Here is the function beginning at line 211:

action = function(host)
local i = 1
local ipids = {}
local sock = nmap.new_dnet()
local pcap = nmap.new_socket()
local port = nmap.registry[host.ip]
local saddr = packet.toip(host.bin_ip_src)
local daddr = packet.toip(host.bin_ip)
local try = nmap.new_try()

try(sock:ip_open())

try = nmap.new_try(function() sock:ip_close() end)

pcap:pcap_open(host.interface, 104, false, "tcp and dst host " .. saddr .. " and src host " .. daddr .. " and src port " .. port)

pcap:set_timeout(host.times.timeout * 1000)
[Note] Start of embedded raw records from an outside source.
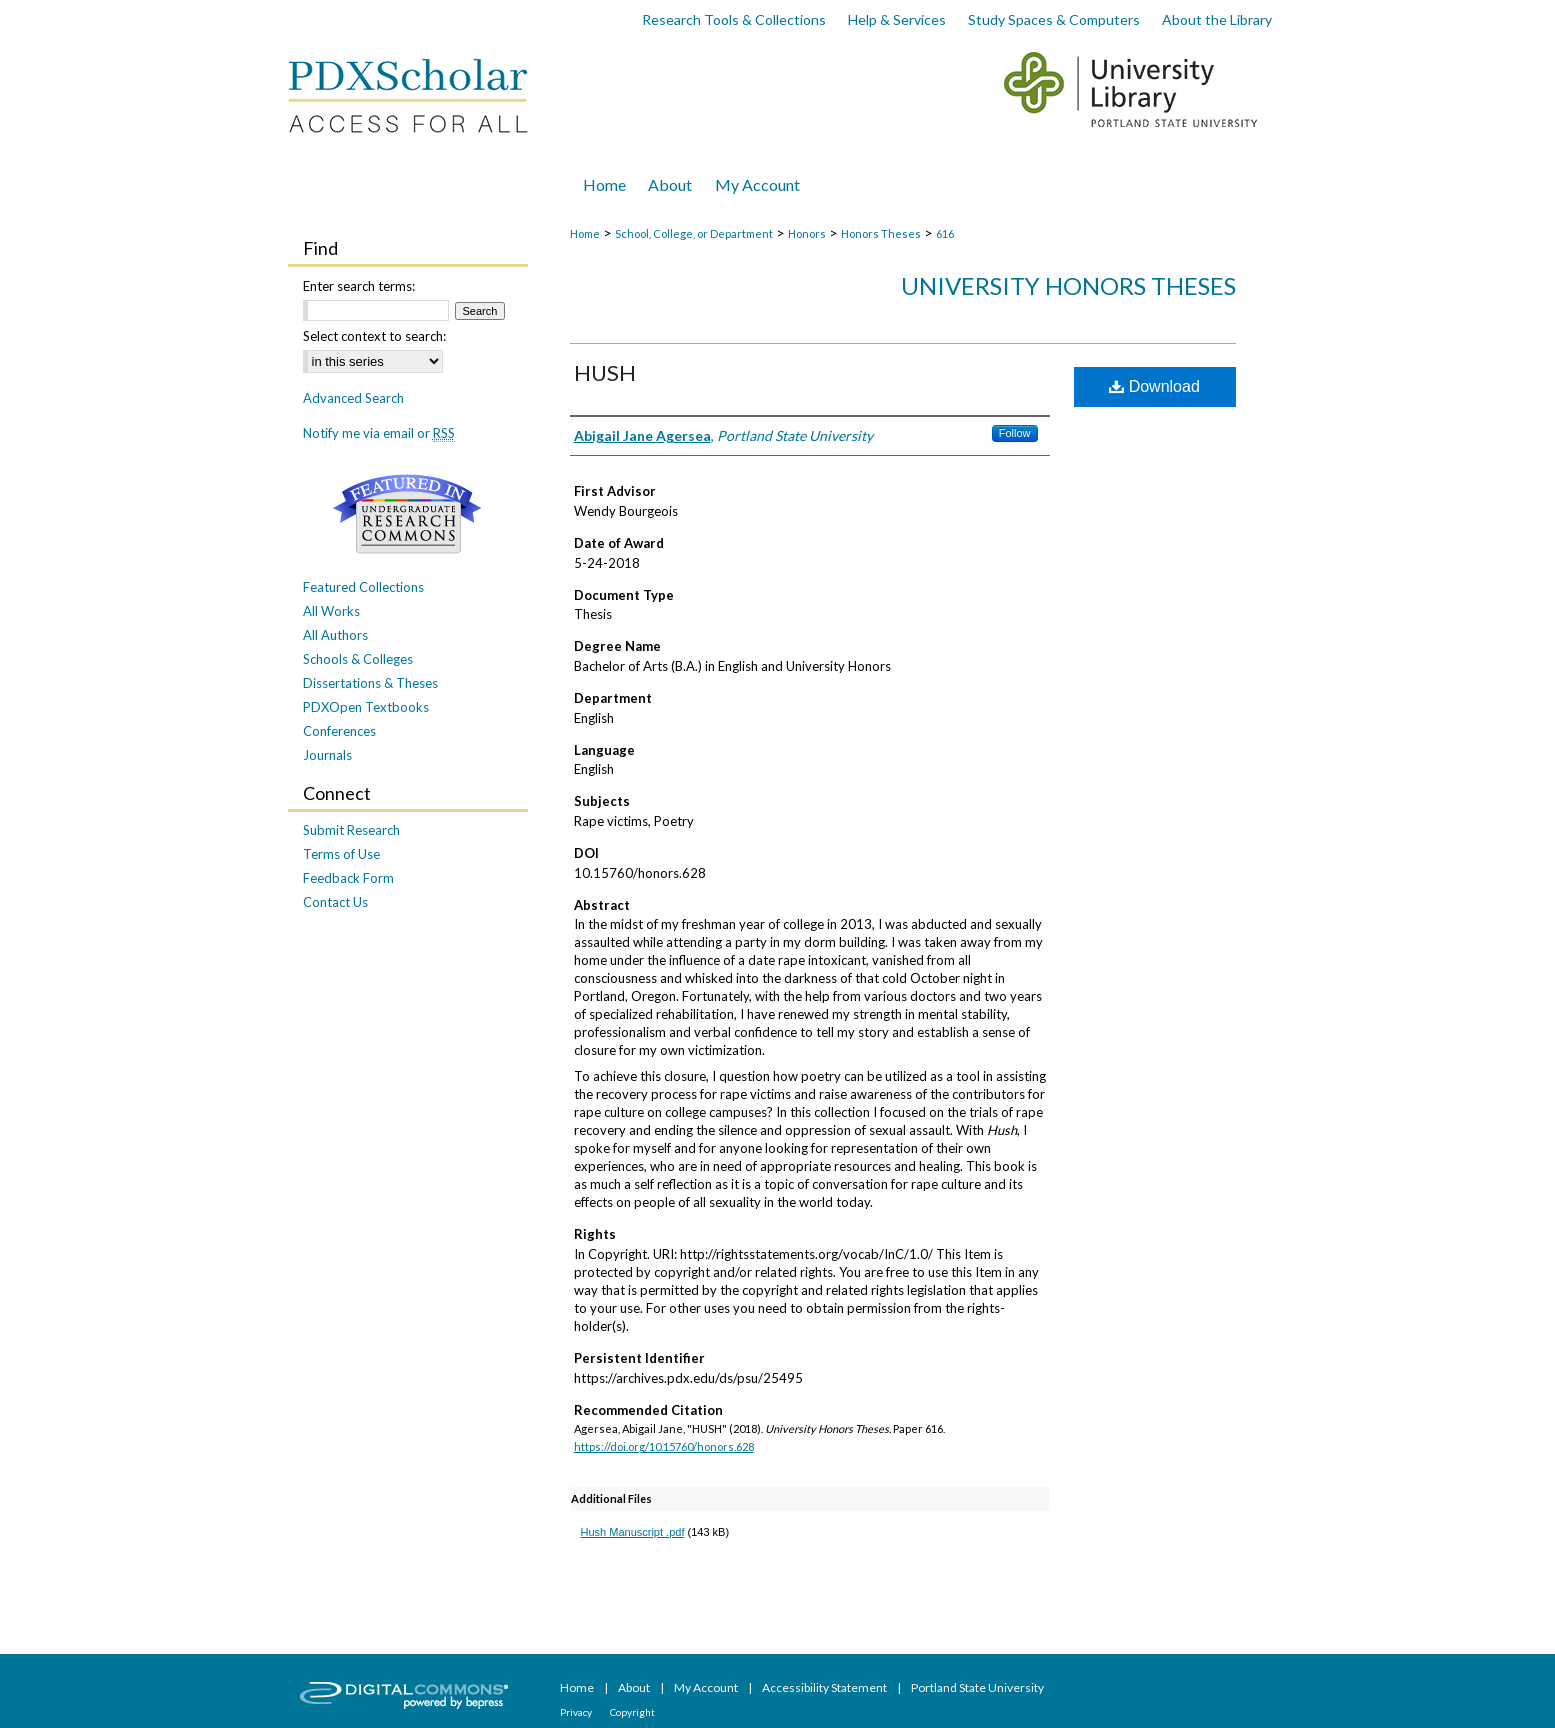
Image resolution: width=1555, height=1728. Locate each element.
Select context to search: (374, 336)
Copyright (632, 1712)
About (635, 1687)
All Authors (335, 635)
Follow (1015, 433)
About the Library (1217, 19)
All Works (331, 611)
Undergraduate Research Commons (408, 514)
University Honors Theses (1068, 285)
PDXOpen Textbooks (366, 707)
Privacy (577, 1712)
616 (945, 233)
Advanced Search (353, 398)
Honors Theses (881, 233)
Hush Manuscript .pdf (633, 1532)
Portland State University (977, 1687)
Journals (327, 755)
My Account (707, 1687)
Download (1154, 386)
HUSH (605, 372)
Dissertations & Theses (370, 683)
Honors (807, 233)
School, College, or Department (694, 233)
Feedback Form (348, 878)
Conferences (339, 731)
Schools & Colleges (358, 659)
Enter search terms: (359, 286)
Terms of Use (341, 854)
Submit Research (351, 830)
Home (585, 233)
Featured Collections (363, 587)
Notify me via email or (379, 433)
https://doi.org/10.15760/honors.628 (664, 1446)
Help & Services (897, 19)
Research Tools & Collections (734, 19)
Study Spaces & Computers (1054, 19)
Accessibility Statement (825, 1687)
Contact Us (335, 902)
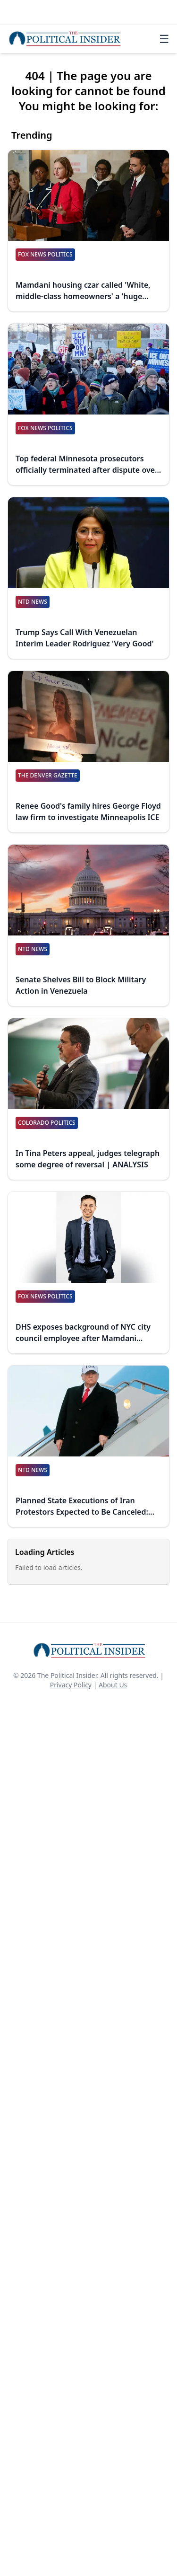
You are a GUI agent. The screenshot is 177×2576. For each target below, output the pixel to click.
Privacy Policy (71, 1684)
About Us (113, 1684)
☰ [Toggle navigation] (164, 38)
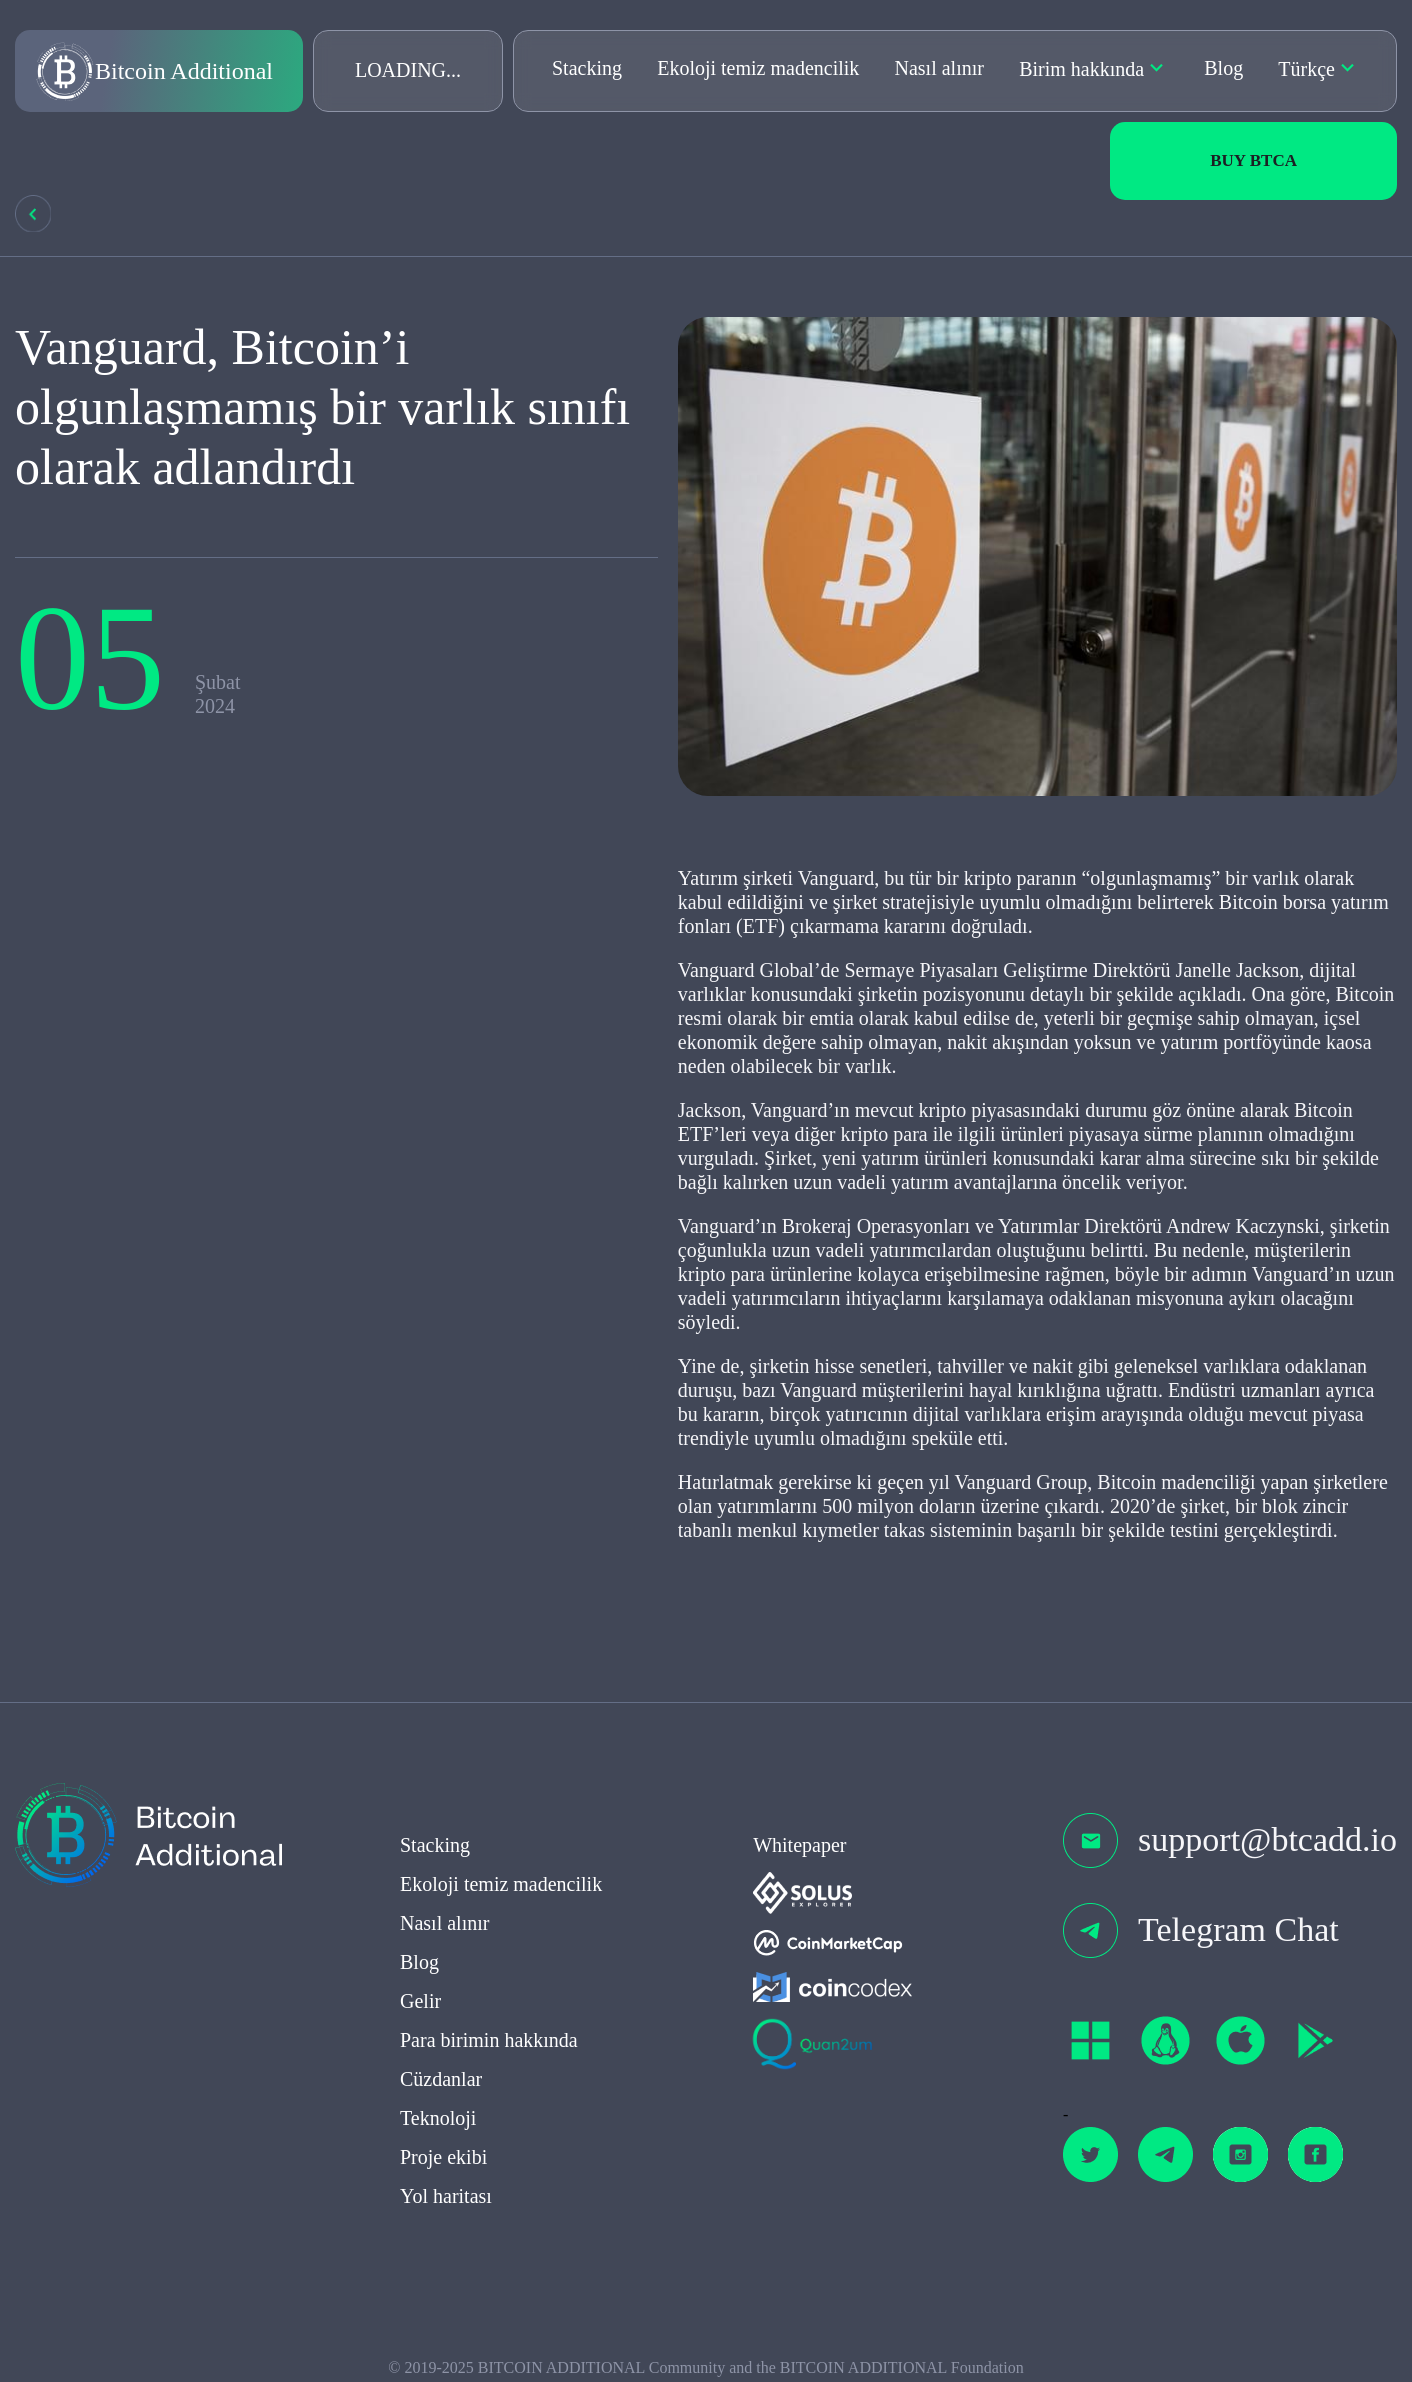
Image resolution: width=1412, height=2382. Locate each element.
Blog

local tcp = genericpkt(host, port)

while i <= NUMPROBES do
try(sock:ip_send(tcp.buf))

local status, len, _, layer3 = pcap:pcap_receive()
local test = bin.pack('AA=S=S', tcp.ip_bin_src, tcp.ip_bin_dst, tcp.tcp_sport, tcp.tcp_dport)
while status and test ~= check(layer3) do
status, len, _, layer3 = pcap:pcap_receive()
end

if status then
table.insert(ipids, packet.u16(layer3, 4))
end

updatepkt(tcp)

i = i + 1
end

pcap:close()
sock:ip_close()

local output = ipidseqclass(ipids)

if nmap.debugging() > 0 then
output = output .. " [used port " .. port .. "]"
end

return output
end

cisco_trooper

Jesus...don't flame the Windows 7 n00b. This works without issue once I run the thing as administrator.

Starting Nmap 5.51 ( http://nmap.org ) at 2011-02-16 23:36 Central Standard Time

Nmap scan report for A.B.C.D

Host is up (0.0069s latency).

Not shown: 996 closed ports

PORT STATE SERVICE

135/tcp open msrpc

139/tcp open netbios-ssn

445/tcp open microsoft-ds

3389/tcp open ms-term-serv

MAC Address: 00:0E:A6:2B:65:2C (Asustek Computer)



Host script results:

|_ipidseq: Incremental!



Nmap done: 1 IP address (1 host up) scanned in 3.03 seconds

docrice

Don't feel so bad. As someone who has been teaching the basics of User Account Control, Integrity Levels, and LSA security tokens in Windows Vista / 7 to others at work, I hate to admit that this might have stumbled me as well. After all these years I'm sometimes still used to the older XP security model. Old habits die hard.

dynamik

cisco_trooper wrote: »

Jesus...don't flame the Windows 7 n00b. This works without issue once I run the thing as administrator.

That's funny. I actually tried that when I was testing, but I still didn't get any results, so I didn't mention it. *whoops*

One thing that I found out much later than I should have is that if you hold ctrl+shift while starting an application, it launches with administrative privileges. Therefore, you just need to hit the Windows key, type cmd, then ctrl+shift+enter, and you get an administrative command prompt without leaving the keyboard.